A poll commissioned by the National Low Income Housing Coalition finds that while most Americans do favor the mortgage interest deduction, majorities of Americans support proposals to make the tax break more targeted, and more than half want the savings from reform to be used to end homelessness.
The mortgage interest deduction (MID) is a tax break for homeownership that will cost the federal government about $80 billion this year. That is more than twice what the government spends on rental housing for the lowest income Americans. Meanwhile, there is an absolute shortage of 7.1 million rental homes affordable and available to extremely low income households. Experts say this housing shortage is a key reason for America’s homelessness problem.
Large numbers of Americans continue to want a tax break on the interest paid on home mortgages. Four out of five people who answered the question (79%) think the mortgage interest deduction is a good idea. However, this support for the MID does not stop majorities from supporting two proposals for changing it to be more targeted. By a margin of 60% to 40%, people favor capping the maximum mortgage for which someone can get a tax break at $500,000 and the same proportion favor changing the MID to a tax credit that is the same percent for all homeowners who pay mortgage interest, rather than the current deduction that gives a higher percentage to higher income people.

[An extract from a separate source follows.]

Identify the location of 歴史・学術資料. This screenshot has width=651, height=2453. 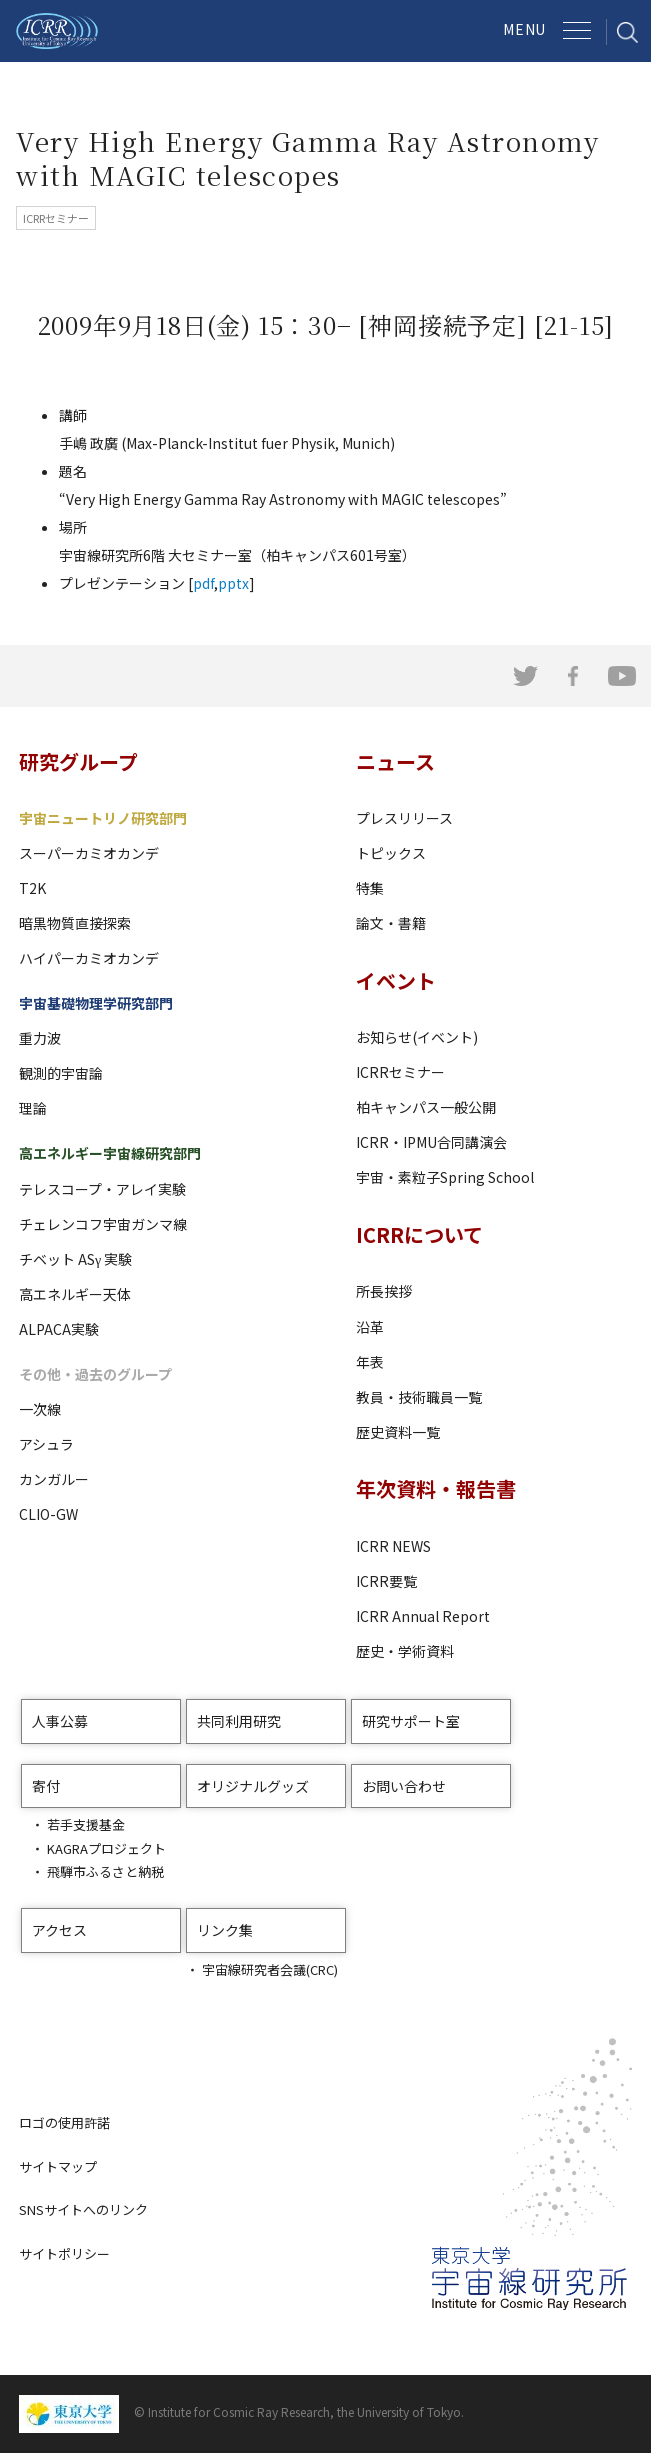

When offered a choice of how the savings from potential mortgage interest deduction reforms could be used, investing that funding in affordable housing to end homelessness found popular support. A majority (53%) says the $20 billion in savings should be used for reducing the deficit and ending homelessness, while 15% would like to use all of the savings for ending homelessness and 26% would use all of it for deficit reduction.
Three-quarters of the American public thinks we are not doing enough to end homelessness, favor building more affordable housing in their states to help end homelessness, and support funding for federal programs to build new or rehabilitate existing housing that low income people can afford.
The National Low Income Housing Coalition advocates a modest reform to the mortgage interest deduction that would cap mortgages eligible for a tax break at $500,000 and convert the deduction into a 15% credit. This proposal would save the federal government almost $20 billion each year; NLIHC proposes investing these savings into the National Housing Trust Fund to build, preserve, rehabilitate, and maintain rental housing affordable to the lowest income renters. The National Housing Trust Fund was signed into law in 2008 but has never been funded.
“The third rail of American politics has lost its power,” said Sheila Crowley, President and CEO of the National Low Income Housing Coalition. “The American people are telling us it is time to focus federal housing policy on ensuring that everyone has a decent place to live, even the poorest of the poor.”
The poll of 802 adults was conducted by Belden Russonello Strategies between Feb. 27 and Mar. 9. The margin of sampling error is ± 3.5 percentage points.